◆ Recorded data
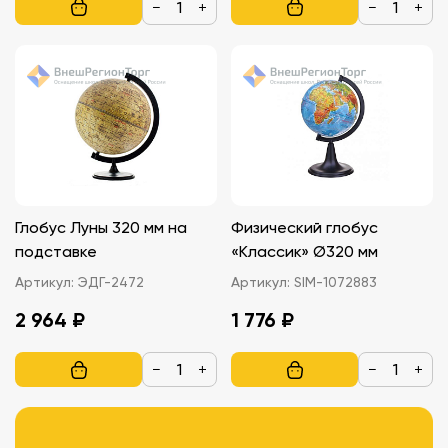
−
+
−
+
Глобус Луны 320 мм на
Физический глобус
подставке
«Классик» Ø320 мм
Артикул:
ЭДГ-2472
Артикул:
SIM-1072883
2 964 ₽
1 776 ₽
−
+
−
+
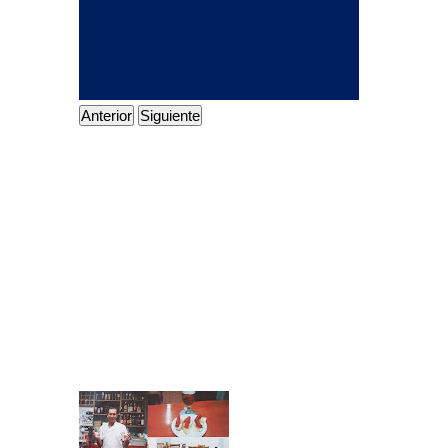
Anterior
Siguiente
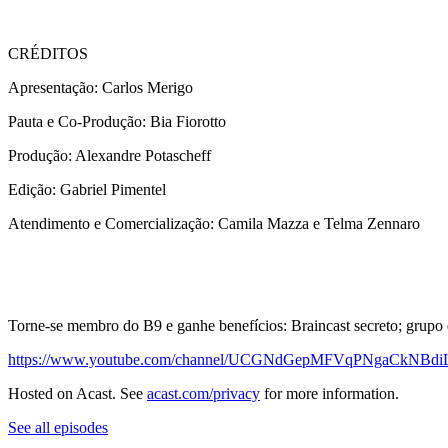
CRÉDITOS
Apresentação: Carlos Merigo
Pauta e Co-Produção: Bia Fiorotto
Produção: Alexandre Potascheff
Edição: Gabriel Pimentel
Atendimento e Comercialização: Camila Mazza e Telma Zennaro
Torne-se membro do B9 e ganhe benefícios: Braincast secreto; grupo 
https://www.youtube.com/channel/UCGNdGepMFVqPNgaCkNBdiL
Hosted on Acast. See
acast.com/privacy
for more information.
See all episodes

◆ Your objective
Lines with "Produção" in the records: how many are there? Give only the number.

◆ Result below
2